Montréal is famous for bagels, smoked meat and that mix of French fries, gravy and cheese curds known as poutine. There are countless tourtières, plenty of foie gras and an abundance of blueberry and maple desserts. And yet the restaurant dish Montréalers can’t seem to get enough of is rotisserie chicken. Their love of melting (usually overcooked) chicken flesh trapped in crisp bronzed skin, served with brown sauce and a heap of fries, is so widespread that you can get it delivered even in the remotest of neighborhoods. And at the new Rôtisserie Georgette, its influence is even making its way to Gotham foodie-dom.

The Georgette behind the Upper East Side restaurant is Daniel Boulud’s former head of communications, Georgette Farkas, who accompanied Boulud to Montréal when the chef opened his Maison Boulud at the new Ritz-Carlton hotel there (from $376) in 2012.

“The plans for my restaurant were already underway,” said Farkas, “and when I mentioned that I was hoping to open a rotisserie restaurant, everyone started talking about the city’s chicken scene.”

For every wing (turn, turn, turn), there is a seasoning (turn, turn, turn)… as the birds are roasted in Chalet B-B-Q ovens that date back to 1944.

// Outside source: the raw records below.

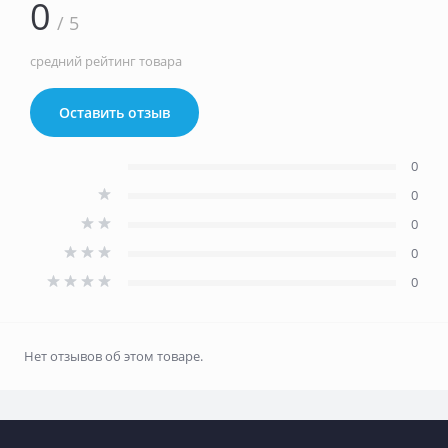
0
/ 5
средний рейтинг товара
Оставить отзыв
0
0
0
0
0
Нет отзывов об этом товаре.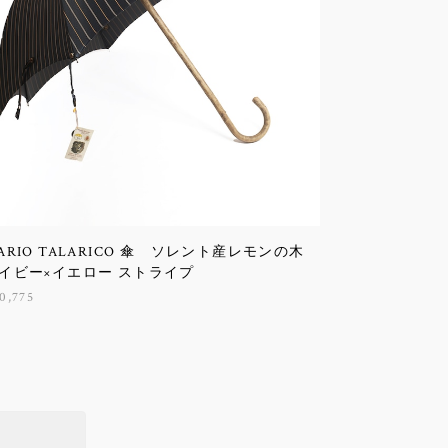
ARIO TALARICO 傘 ソレント産レモンの木
イビー×イエロー ストライプ
0,775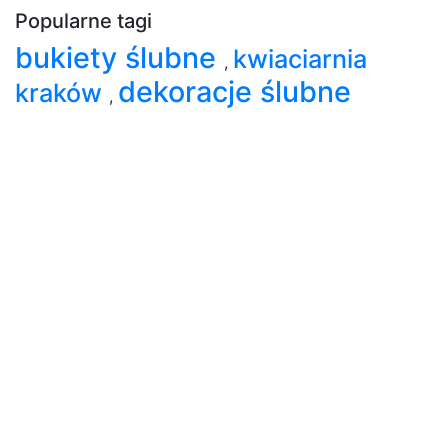
Popularne tagi
bukiety ślubne
kwiaciarnia
,
dekoracje ślubne
kraków
,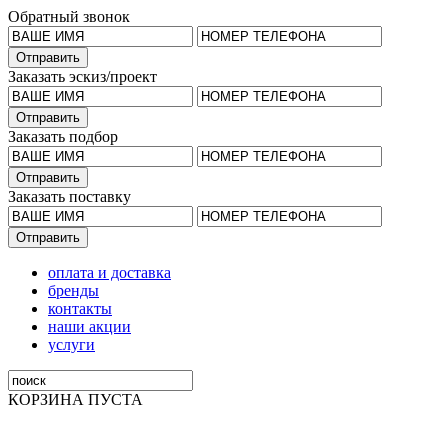
Обратный звонок
Заказать эскиз/проект
Заказать подбор
Заказать поставку
оплата и доставка
бренды
контакты
наши акции
услуги
КОРЗИНА ПУСТА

Montréal’s chicken rotisseries are a long-standing tradition that range from family eateries, to neighborhood joints, to a restaurant helmed by a star chef. The first, the now defunct Rôtisserie Laurier, dated back to 1936. Though wildly popular, the restaurant was sagging by the mid-’90s, before being taken over by star chef Gordon Ramsay in 2011.

Soon the Laurier was winning raves and plans were brewing for a country-wide chain. That is, until Ramsay was unceremoniously dumped a mere six months later. The restaurant still thrived without its star, yet soon after was sold and closed last April.

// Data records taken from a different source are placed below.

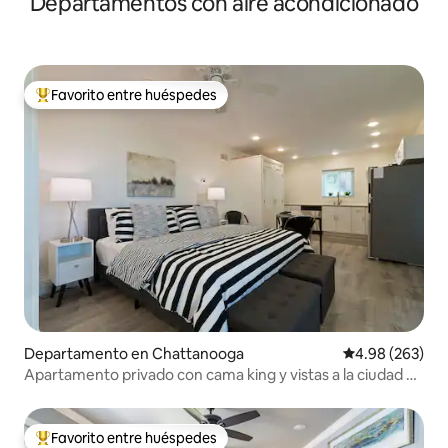
Departamentos con aire acondicionado
Favorito entre huéspedes
De los mejores en Favorito entre huéspedes
Departamento en Chattanooga
Calificación pr
4.98 (263)
Apartamento privado con cama king y vistas a la ciudad a
minutos del centro
Favorito entre huéspedes
De los mejores en Favorito entre huéspedes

Montréalers have strong opinions on which rotisserie bastes the best bird. The restaurants are casual and usually packed. The St-Hubert chain is the most far-ranging, and dates back to 1951, when customers welcomed an innovation new to Canada: free delivery. Today, you can spot St-Hubert’s compact yellow delivery cars whizzing throughout the city.

However, West Enders  prefer to flock to two old-world favorites: Côte St-Luc Bar-B-Q and Chalet Bar-B-Q. Since 1953, Côte St-Luc Bar-B-Q (whole chicken $17.15, 5403 Côte-St-Luc Rd.; 514-488-4011) has been selling its charcoal-grilled chicken to the tune of 2,800 birds a week. An area landmark, Chalet Bar-B-Q (whole chicken $17.15, 5456 Sherbrooke St .W.) was opened in 1944 and the chickens are still spit-roasted in the original charcoal ovens, cooking 300 to 600 chickens a day, and serving 6,000 customers weekly. The dining rooms are low-lit and grim, but the chicken is outstanding and the fries are crisp and tender.

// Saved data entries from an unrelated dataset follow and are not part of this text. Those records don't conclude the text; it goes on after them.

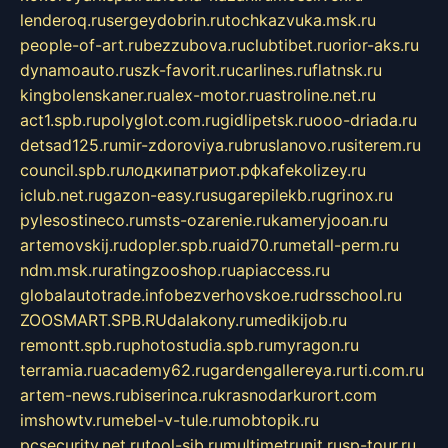
lenderoq.ru
sergeydobrin.ru
tochkazvuka.msk.ru
people-of-art.ru
bezzubova.ru
clubtibet.ru
orior-aks.ru
dynamoauto.ru
szk-favorit.ru
carlines.ru
flatnsk.ru
kingbolenskaner.ru
alex-motor.ru
astroline.net.ru
act1.spb.ru
polyglot.com.ru
gidlipetsk.ru
ooo-driada.ru
detsad125.ru
mir-zdoroviya.ru
bruslanovo.ru
siterem.ru
council.spb.ru
лодкипатриот.рф
kafekolizey.ru
iclub.net.ru
gazon-easy.ru
sugarepilekb.ru
grinox.ru
pylesostineco.ru
msts-ozarenie.ru
kameryjooan.ru
artemovskij.ru
dopler.spb.ru
aid70.ru
metall-perm.ru
ndm.msk.ru
ratingzooshop.ru
apiaccess.ru
globalautotrade.info
bezverhovskoe.ru
drsschool.ru
ZOOSMART.SPB.RU
dalakony.ru
medikijob.ru
remontt.spb.ru
photostudia.spb.ru
myragon.ru
terramia.ru
academy62.ru
gardengallereya.ru
rti.com.ru
artem-news.ru
biserinca.ru
krasnodarkurort.com
imshowtv.ru
mebel-v-tule.ru
mobtopik.ru
pcsecurity.net.ru
tool-sib.ru
multimetrunit.ru
sp-tour.ru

Eastern Montréal, meanwhile, favors Portuguese rotisseries like Coco Rico, Romados and the latest hot spot, Ma Poule Mouillée. Another Farkas fave, Coco Rico (whole chicken $11.90, 3907 St Laurent Blvd.; 514-849-5554) is located on Montréal’s most iconic street, St-Lawrence Boulevard. Coco Rico specializes in Portuguese grilled chicken, which is brushed with a spicy, piri piri-based sauce and served with potato wedges roasted in the drippings. It’s also cheap. A full chicken goes for $11.90.

And then there’s Romados (whole chicken $13, 115 Rachel St. E.; 514-849-1803). Newly installed since a fire decimated the original last January, this 16-year-old rotisserie is located in the heart of Montréal’s Portuguese neighborhood in the Plateau Mont-Royal. Romados is as famous for its traditional natas tarts as its grilled chicken, which is butterflied, seasoned, clamped into roasting baskets and slow-roasted over burning charcoal. The half-chicken  will set you back $9.75.

These two restaurants primarily serve a grab-and-go clientele, whereas the new Ma Poule Mouillé (whole chicken $13, 969 Rachel St. E.) is a rotisserie where you’ll want to hang out while munching on your drumstick. Owner Tony Alves’ family-run rotisserie has a younger, hipper feel to it, and the chicken is as spicy and succulent. He even serves a Portuguese poutine: a heaping plate of fries topped with cheese curds, chorizo São Jorge cheese and, of course, rotisserie chicken.

Alves’ chicken is a kind of eating that truly inspires — even gourmets like Farkas.

“After my Montréal tasting tour,” said Farkas, “I learned that rotisserie chicken is so simple, but you have to do it right. These restaurants gave me the confidence to do it with simplicity.”